(Extracted page text data)
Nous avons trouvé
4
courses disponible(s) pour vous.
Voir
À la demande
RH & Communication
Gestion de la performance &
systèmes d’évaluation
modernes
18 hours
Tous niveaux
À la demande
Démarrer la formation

* * *

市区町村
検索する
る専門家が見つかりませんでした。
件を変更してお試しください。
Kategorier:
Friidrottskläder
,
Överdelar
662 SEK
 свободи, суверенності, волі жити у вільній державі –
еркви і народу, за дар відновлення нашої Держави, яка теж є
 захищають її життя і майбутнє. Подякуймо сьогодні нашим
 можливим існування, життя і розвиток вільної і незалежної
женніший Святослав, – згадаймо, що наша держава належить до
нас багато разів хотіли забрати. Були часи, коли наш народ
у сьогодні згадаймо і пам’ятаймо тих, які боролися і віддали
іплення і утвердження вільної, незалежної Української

* What is needed: Scan the records for the word "незалежної", and copy each line where it is found.

* Solution to this problem:
 можливим існування, життя і розвиток вільної і незалежної
іплення і утвердження вільної, незалежної Української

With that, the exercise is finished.